**WHAT THE TASK ASKS:**
Tally the lines containing "action" in this data. Respond with the tally alone.
+++++
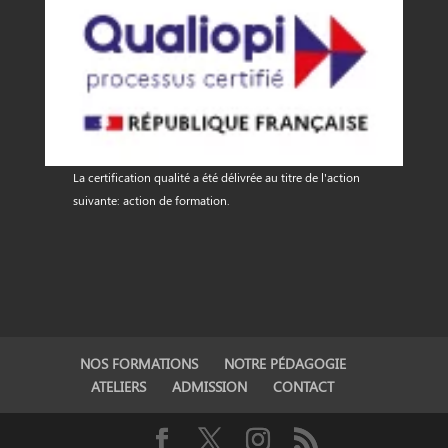
La certification qualité a été délivrée au titre de l'action
suivante: action de formation.
NOS FORMATIONS
NOTRE PÉDAGOGIE
ATELIERS
ADMISSION
CONTACT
+++++
**EXPECTED ANSWER:**
2